[Given data — start]
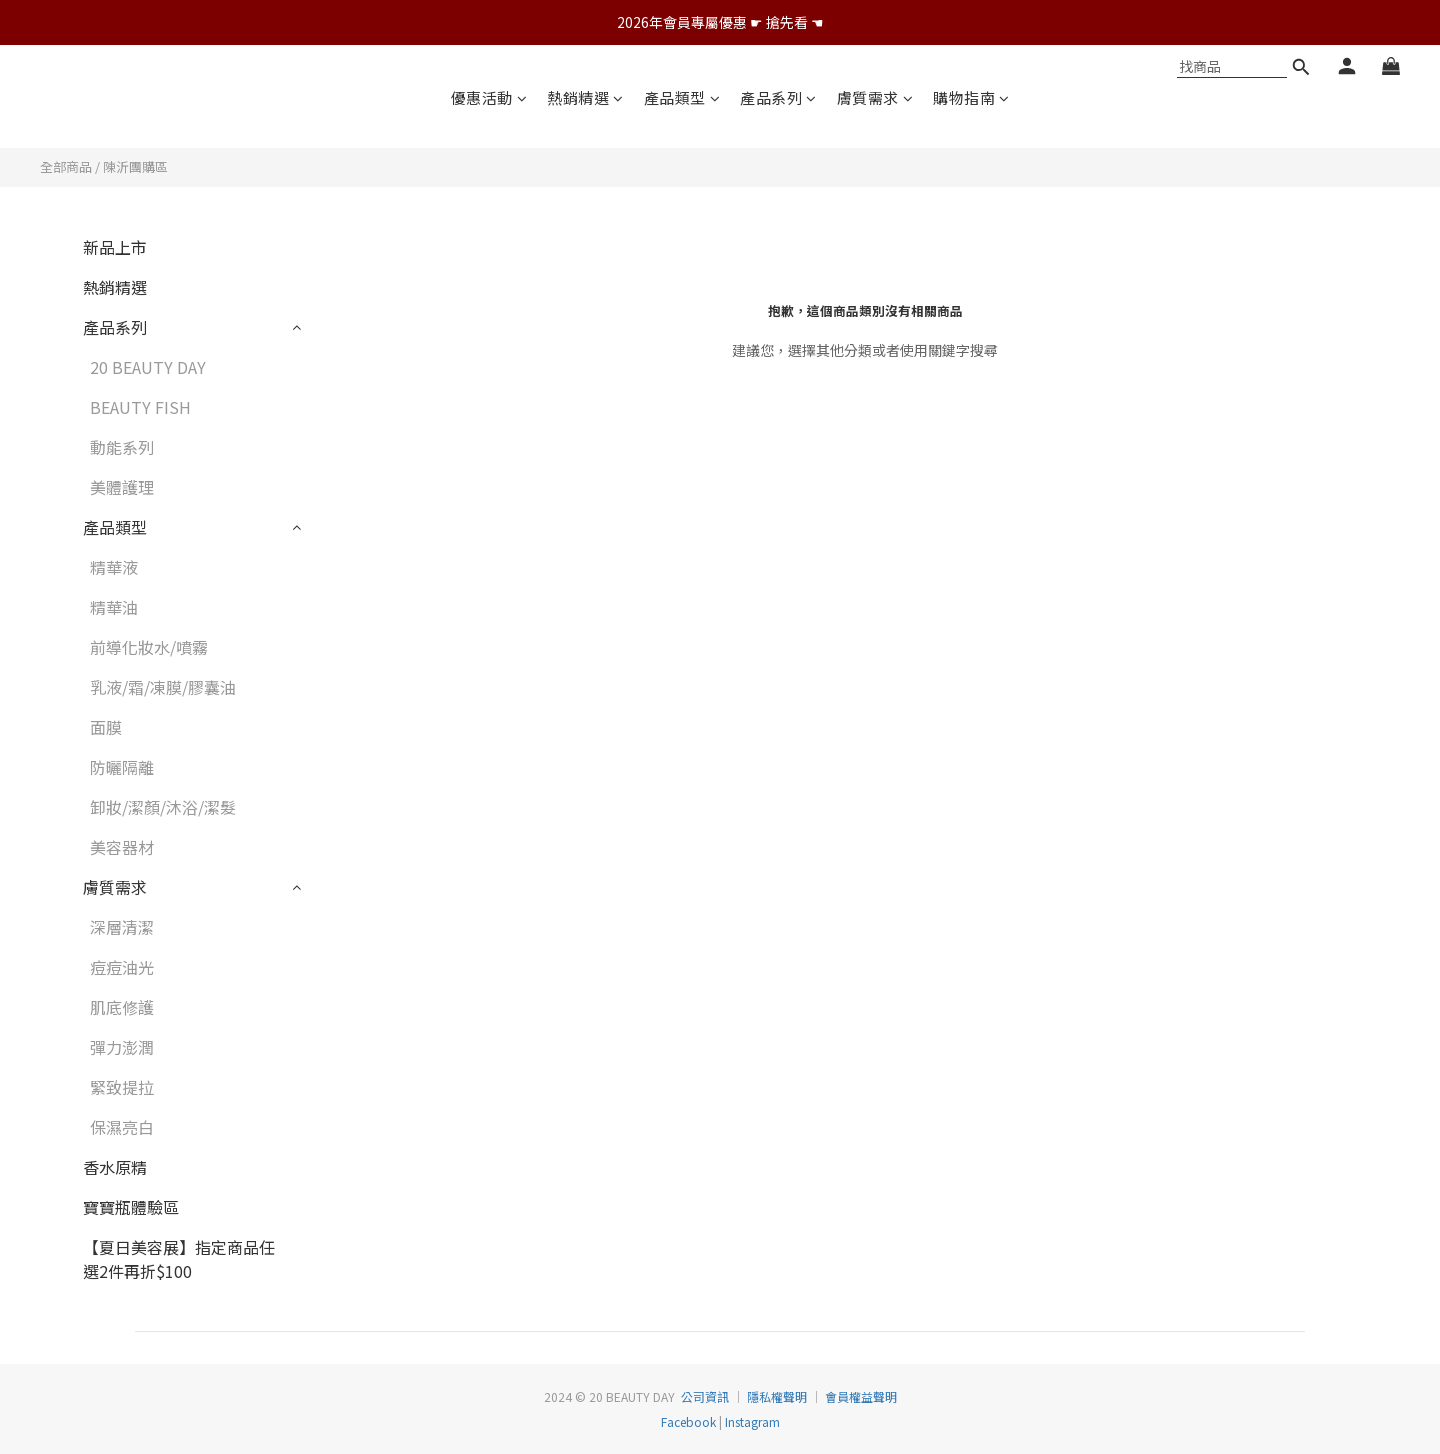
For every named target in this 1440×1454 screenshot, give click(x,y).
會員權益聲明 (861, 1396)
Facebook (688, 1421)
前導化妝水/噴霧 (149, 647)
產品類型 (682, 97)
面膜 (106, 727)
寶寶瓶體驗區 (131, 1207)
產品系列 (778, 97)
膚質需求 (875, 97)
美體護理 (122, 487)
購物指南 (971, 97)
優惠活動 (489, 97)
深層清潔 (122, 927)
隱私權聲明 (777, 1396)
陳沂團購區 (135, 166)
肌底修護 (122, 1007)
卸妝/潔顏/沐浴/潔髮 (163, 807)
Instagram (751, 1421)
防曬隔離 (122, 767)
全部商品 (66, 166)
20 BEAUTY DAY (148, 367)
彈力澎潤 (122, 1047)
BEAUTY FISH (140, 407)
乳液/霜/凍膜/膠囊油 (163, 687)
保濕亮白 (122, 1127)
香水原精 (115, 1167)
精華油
[Given data — finish]
## Problem requirements
Reproduce, word for word, everything in the listing above except the pictures.

## Answer
For every named target in this 1440×1454 screenshot, give click(x,y).
會員權益聲明 (861, 1396)
Facebook (688, 1421)
前導化妝水/噴霧 (149, 647)
產品類型 (682, 97)
面膜 (106, 727)
寶寶瓶體驗區 (131, 1207)
產品系列 (778, 97)
膚質需求 (875, 97)
美體護理 (122, 487)
購物指南 (971, 97)
優惠活動 (489, 97)
深層清潔 (122, 927)
隱私權聲明 (777, 1396)
陳沂團購區 (135, 166)
肌底修護 (122, 1007)
卸妝/潔顏/沐浴/潔髮 (163, 807)
Instagram (751, 1421)
防曬隔離 (122, 767)
全部商品 (66, 166)
20 BEAUTY DAY (148, 367)
彈力澎潤 (122, 1047)
BEAUTY FISH (140, 407)
乳液/霜/凍膜/膠囊油 (163, 687)
保濕亮白 (122, 1127)
香水原精 (115, 1167)
精華油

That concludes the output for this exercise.